Puis Shuichi éclata en sanglot sous les yeux médusés de Yuki. Il se redressa complètement mais ne savait pas trop quoi faire ensuite; consoler n'était pas vraiment dans ses compétences. Shuichi ne lui en tient pas rigueur et se jeta de lui-même dans ses bras, pleurant silencieusement contre son torse. Ses épaules se levaient et se rabaissaient dans une danse mal mesurée, et Yuki mis une de ses mains sur sa tête, caressant doucement ses cheveux dans l'espoir qu'il se calme, tout en le serrant un peu plus contre lui. Les minutes qui passèrent semblaient interminables, mais les pleures de Shuichi finirent par se tasser. Il releva la tête, et de sa manche essuya les traces de son chagrin. S'agrippant à la chemise que Yuki portait, il posa son front contre son épaule et reprit une respiration normale.
« Oui ... Un cauchemar. Enfin, plusieurs ... Mais ça va, c'est fini. Désolé de t'avoir réveillé, Yuki. »
Ce dernier remarqua que Shuichi évitait de le regarder. Il devait certainement être la raison de ce cauchemar, où l'une d'entre elles. Il soupira puis les entraîna tous deux sur les oreillers. Rabattant la couverture sur eux, il berça doucement le chanteur.

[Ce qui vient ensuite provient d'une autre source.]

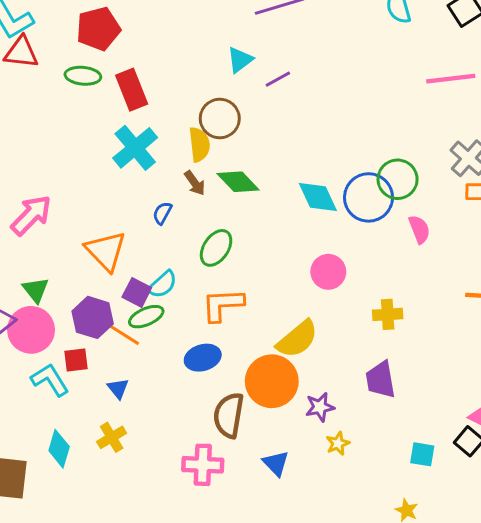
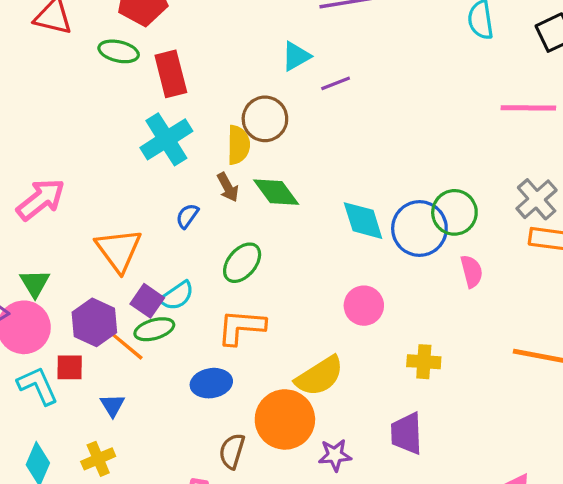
brown semicircle: (229, 415) -> (232, 451), size x0.7

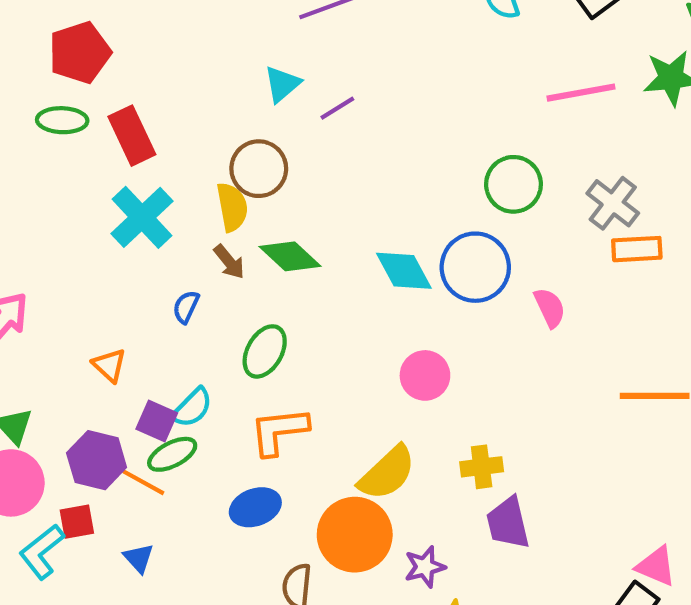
green circle: (454, 212) -> (513, 184), moved
orange triangle: (119, 250) -> (109, 365), size x0.6
yellow cross: (424, 362) -> (482, 467), moved
cyan L-shape: (38, 386) -> (42, 552), turned -93

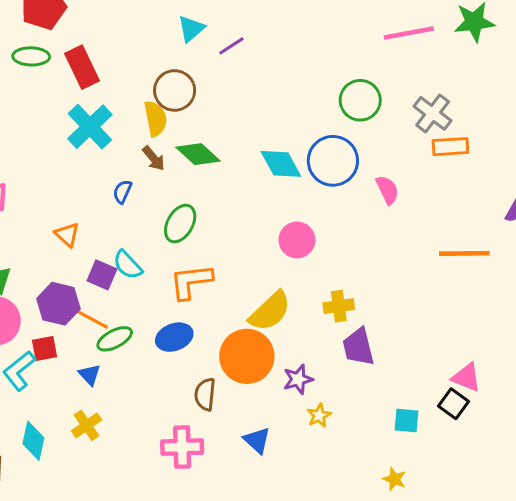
cyan semicircle: (192, 408) -> (128, 265), turned 92
green ellipse: (172, 454) -> (115, 339), moved

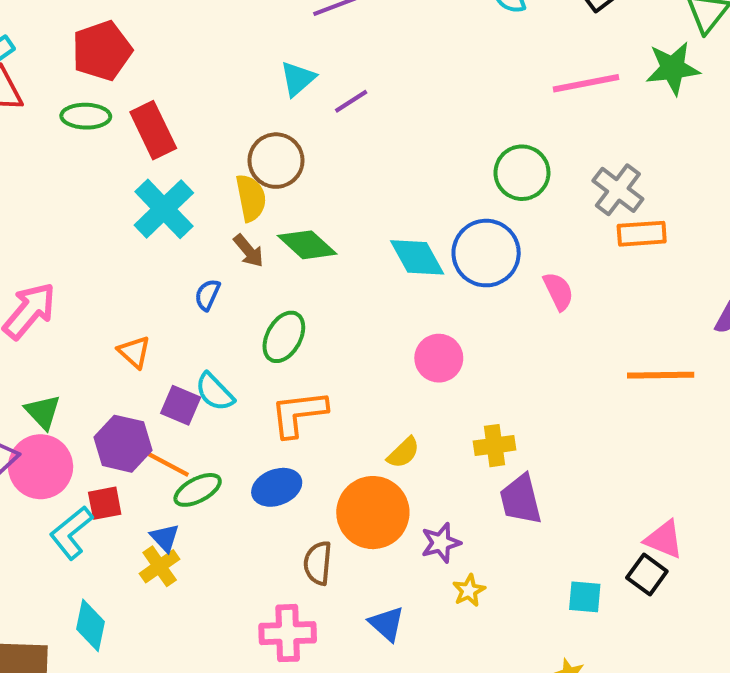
yellow semicircle: (270, 311) -> (403, 453), size x0.6
yellow cross: (87, 425) -> (160, 566), moved

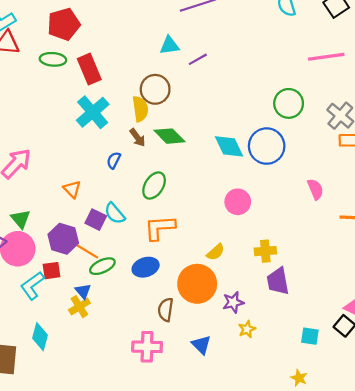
cyan triangle: (298, 79) -> (169, 45), turned 30
pink semicircle: (558, 291) -> (315, 189), moved

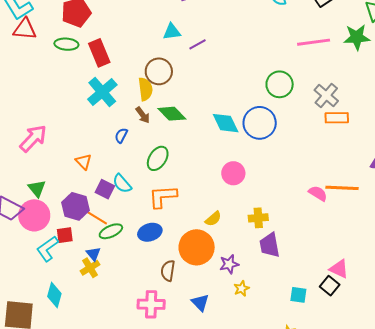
pink semicircle: (315, 189) -> (318, 193), moved, turned -36

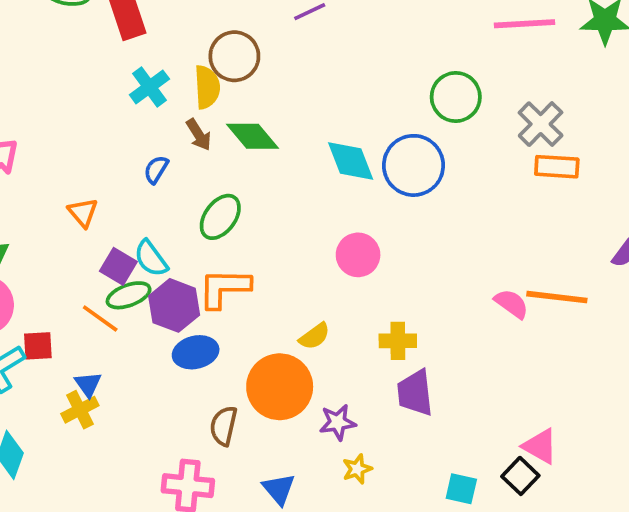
cyan cross: (102, 92) -> (149, 87), moved, size x0.7
purple hexagon: (75, 206) -> (174, 305), moved
green ellipse: (111, 231) -> (129, 295), moved

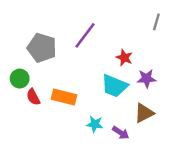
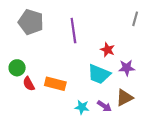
purple line: (85, 35) -> (73, 31), turned -45
gray pentagon: (42, 48) -> (31, 22), moved
purple arrow: (121, 133) -> (104, 106), moved

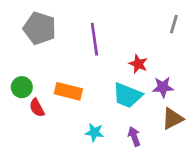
orange rectangle: (55, 84) -> (68, 91), moved
brown triangle: (125, 98) -> (173, 119), moved
purple arrow: (104, 106) -> (134, 136), turned -144
cyan star: (82, 107) -> (94, 132), moved

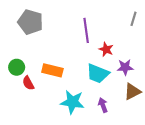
purple line: (94, 39) -> (86, 30), moved
cyan star: (94, 132) -> (72, 102), size x1.6

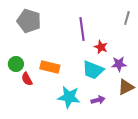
purple arrow: (103, 105) -> (98, 100), turned 96

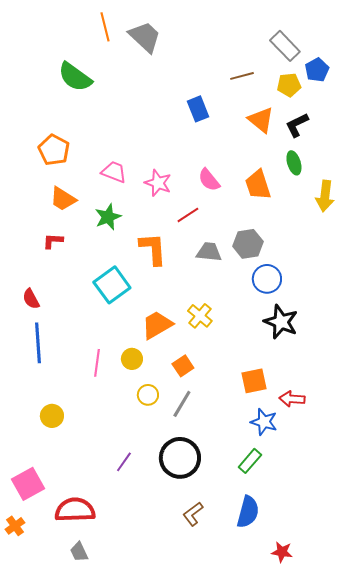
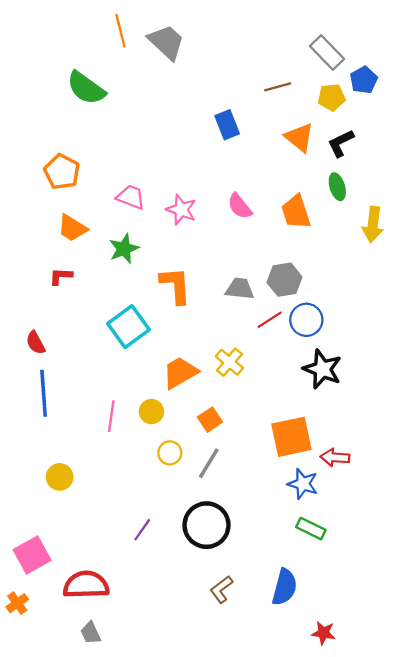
red line: (188, 215) -> (270, 320), moved
orange square: (254, 381) -> (291, 437), size x1.4
green rectangle: (250, 461) -> (311, 529), moved, turned 75

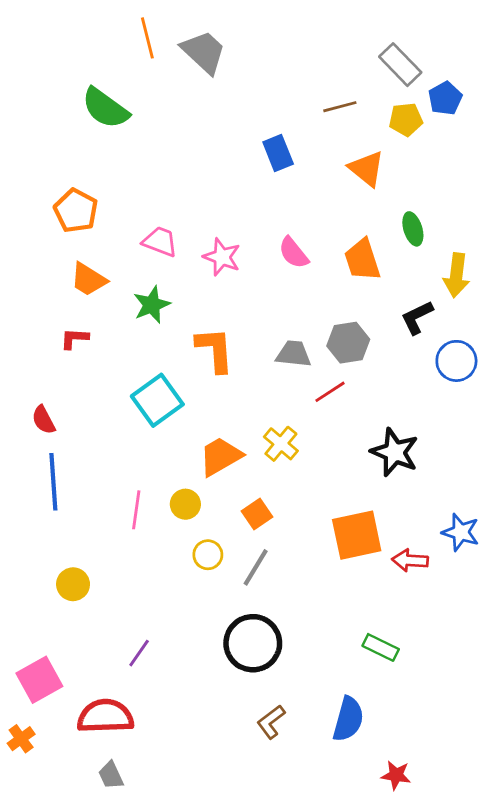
black L-shape: (341, 143) -> (417, 317), moved
blue circle: (306, 320) -> (456, 361), moved
blue star: (303, 484) -> (461, 532), moved
purple line: (142, 530) -> (139, 653), moved

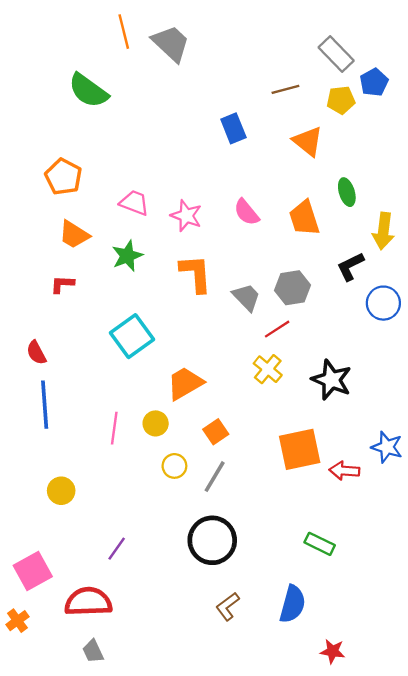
orange L-shape: (215, 350) -> (196, 274), moved
gray trapezoid: (294, 354) -> (246, 297), turned 40
yellow cross: (281, 444) -> (268, 369), moved

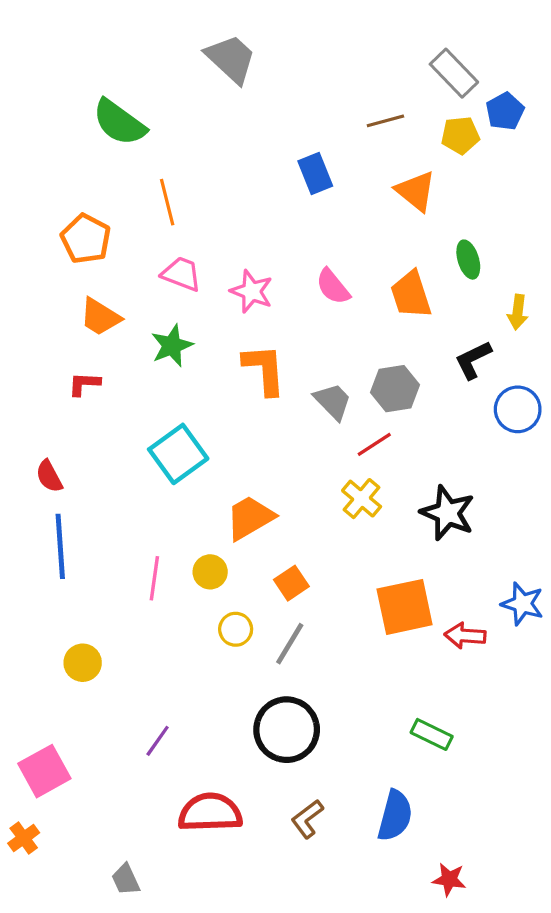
orange line: (124, 32) -> (167, 202), moved
yellow arrow: (383, 231) -> (518, 312), size x0.7
red semicircle: (88, 602) -> (210, 813), moved

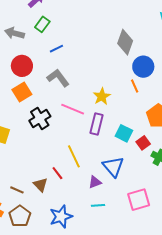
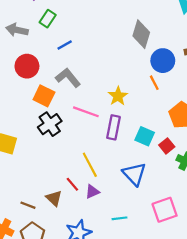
orange square: (22, 92) -> (44, 96), moved, turned -30
purple triangle: (95, 182) -> (92, 192), moved

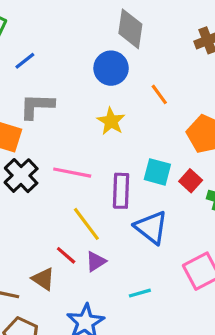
blue circle: (163, 61) -> (111, 68), moved
gray L-shape: (68, 78) -> (37, 106), turned -40
pink line: (86, 112) -> (72, 173), moved
purple rectangle: (113, 127) -> (121, 191), moved

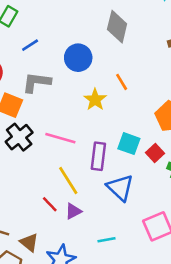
blue circle: (111, 68) -> (78, 58), moved
orange line: (159, 94) -> (122, 82), moved
brown triangle: (43, 279) -> (29, 242), moved

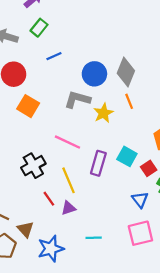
gray diamond: (117, 27) -> (126, 72), moved
gray L-shape: (36, 82) -> (77, 99), moved
black cross: (19, 137) -> (33, 166), moved
blue triangle: (120, 188) -> (140, 200), moved, size x0.7

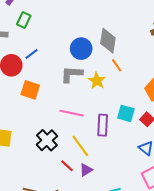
blue line: (54, 56) -> (32, 54), moved

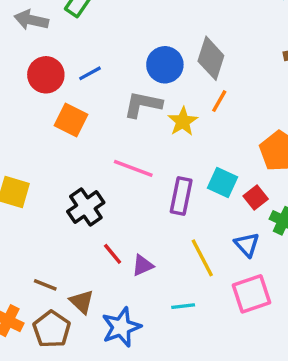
blue line: (32, 54) -> (90, 73), moved
orange line: (117, 65) -> (219, 101), turned 56
yellow line: (80, 146) -> (202, 258), moved

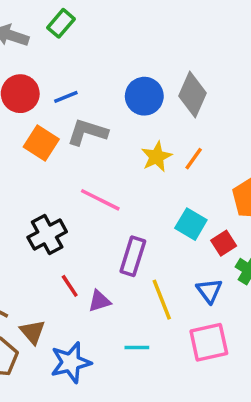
orange line: (219, 101) -> (194, 159), moved
gray L-shape: (143, 104) -> (87, 132), moved
purple rectangle: (181, 196) -> (133, 256), moved

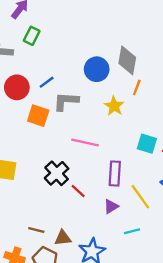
orange line: (194, 159) -> (137, 87), moved
red line: (70, 286) -> (78, 191), moved
purple triangle: (99, 301) -> (111, 206), moved
brown triangle: (33, 332) -> (63, 238), turned -42

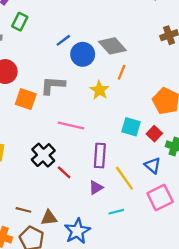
gray diamond: (127, 60) -> (112, 46), turned -52
blue line: (47, 82) -> (63, 40), moved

« Tu vois, je te l'avais bien dis. » fit-il, sans pour autant arrêter de passer sa main dans ses cheveux
« Tout ça, c'est la faute d'Hiro ! » s'écria Shuichi, en reniflant bruyamment. « Demain, il va m'entendre, celui-là. »
« Allons bon. » dit Yuki en levant les yeux au ciel. « En même temps, trouillard comme tu es, c'était couru d'avance que tu ne supportes pas de voir un tel film d'horreur. »
« Quoi, t'es de son côté en plus?! Vous vous êtes donné le mot pour m'embêter j'ai l'impression. »
« Bordel, Shuichi, il est trois heures et demi du matin, alors arrêtes de te plaindre deux minutes, et rendors-toi si tu ne veux pas que je te foute dehors. » fit Yuki en baillant
L'intonation de sa voix n'indiquait pourtant aucune menace véritable de sa part; mais Shuichi obtempéra, juste parce qu'une fois n'est pas coutume, Yuki le prenait dans ses bras, de lui-même lui le rassurait, et qu'il voulait absolument pas en partir avant de s'être rendormi.
Quelques minutes plus tard, un petit ronflement régulier réapparut dans la pièce. Shuichi s'était assoupi bien vite, mais Yuki, lui, avait les yeux grands ouverts, sa main toujours dans ses cheveux roses. Son unique préoccupation était de savoir comment réitéré cette petite séance de câlins sans que ça ne le transforme en ours en peluche ni que ça n'affaisse bien plus sa carapace; qui il en était sûr au contact de son chanteur, finira vraisemblablement par s'effriter en mille morceaux. Puis repensant à cette histoire de film d'horreur, il sourit un instant dans la pénombre en concoctant un plan vil et machiavélique dont il avait le secret, et fini par lui aussi rejoindre les bras de Morphée.